WRAP and Tesco call for urgent action to reduce global food loss and waste
- Susan
- 8 minutes ago
- 3 min read
Tesco has partnered with global environmental action NGO WRAP to inspire fresh action to tackle global food waste, which currently contributes between eight to 10% of climate warming greenhouse gas emissions, and totals more than one billion tonnes every year.
The World Economic Forum estimates that food loss and waste also costs the global economy $936 billion a year, when more than 783 million people go hungry every day, and a third of humanity faces food insecurity.
The collaboration will deliver a programme of high impact initiatives at key moments in the environmental calendar to drive forward action across the whole supply chain – from farm to fork – and motivate government action ahead of COP30.
Tony McElroy, Tesco’s head of circularity campaigns, commented: ‘We are incredibly proud of all the steps we have taken so far, from avoiding waste by redistributing over 300 million meals to charities and communities, to helping customers save money and cut waste at home. We remain focused on driving forward action across our entire supply chain and in collaboration with our key partners as we accelerate progress to halve our food waste.’

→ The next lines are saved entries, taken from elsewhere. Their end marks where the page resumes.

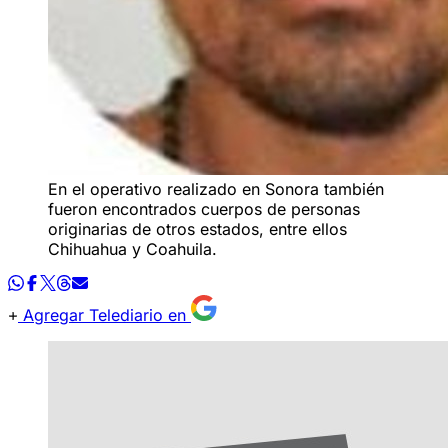
En el operativo realizado en Sonora también
fueron encontrados cuerpos de personas
originarias de otros estados, entre ellos
Chihuahua y Coahuila.
Agregar Telediario en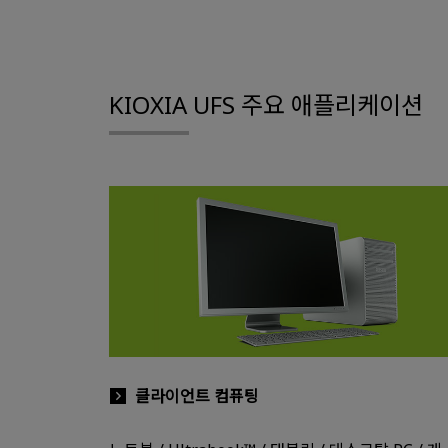
KIOXIA UFS 주요 애플리케이션
클라이언트 컴퓨팅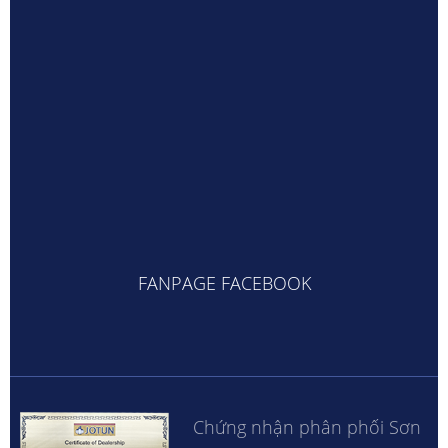
FANPAGE FACEBOOK
Chứng nhận phân phối Sơn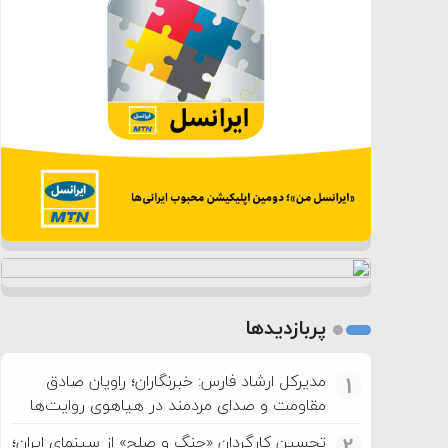
پربازدیدها
مدیرکل ارشاد فارس: خبرنگاران؛ راویان صادق
1
مقاومت و صدای مردمند در هیاهوی روایت‌ها
تحسین کارگردان «جنگ و صلح» از سینمای ایران؛
2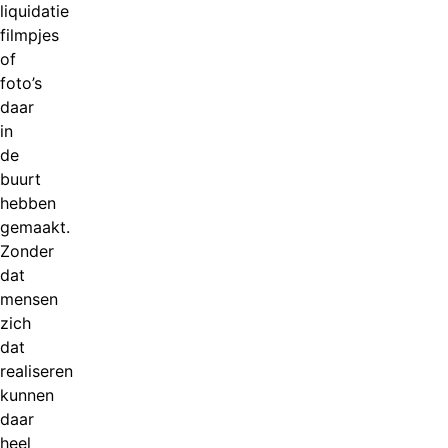
liquidatie
filmpjes
of
foto’s
daar
in
de
buurt
hebben
gemaakt.
Zonder
dat
mensen
zich
dat
realiseren
kunnen
daar
heel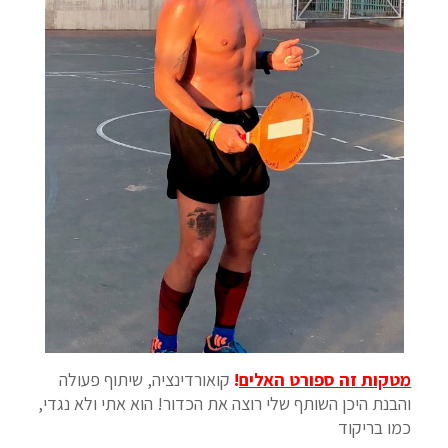
מטקות זה ספורט האלים
!
קואורדינציה, שיתוף פעולה
והבנת היכן השותף שלי רוצה את הכדור! הוא אתי ולא נגדי,
כמו בריקוד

Known for its leadership in food waste prevention, Tesco was one of the first retailers to ask suppliers to adopt the ‘Target-Measure-Act’ approach to food waste it had adopted in its operations and publicly report its own and supply chain food waste. The company was a founding member of the UK Food and Drink Pact, managed by WRAP – the climate action NGO leading work on global food system transformation across food waste prevention, water security and GHG emissions for more than 20 years.
The two have a long association of working together, but this is the first partnership setting out ambitious new global focus. Catherine David, CEO WRAP, explained: ‘Food waste shouldn’t happen. It is one of the largest, most urgent and actionable issues to address and doesn’t need to wait for new technology or AI – it needs focus, collaboration, shared targets and ambition. Looking at NDCs across countries attending COP in recent years, this has all been in dangerously short supply.
‘The need to reset our global food system is imperative as our population grows and the climate changes. One third of what we produce goes to waste every year while millions go hungry. We need a fair and sustainable system to protect these fragile networks from future disruptions and to make the most of the food we have, for all.
‘Food security will become a priority for governments as the real impacts of climate change bite harder in coming years, and tackling waste is a key step they must take. WRAP and Tesco are taking a stand to call out inaction, and demand more from those who fail to act.’
The Tesco WRAP partnership will host a collaborative panel organised at the Climate Innovation Forum for Wednesday 25 June at London Climate Action Week. This brings together senior representatives from governments, businesses, cities, finance, the UN and the climate community at the key midpoint between COP meetings to show how business and industry can take action with meaningful consequences.
The panel will consist of Catherine David, WRAP’s CEO, Tony McElroy, Tesco’s head of circularity campaigns, Kris Gibbon-Walsh, FareShare’s CEO, and Mark Willcox, Branston’s agronomy director. Rosemary Brotchie, senior manager, health and sustainability at The Consumer Goods Forum will chair.
The session sets out the aims to address every link in the food supply chain from farm to fork – from food waste in the home (which makes up 60% of the UK’s 10.7 million tonne total each year), to improving efficiencies – reduce waste – and increase redistribution in retail and manufacture, and with farms and growers to reduce the amount of surplus and food loss.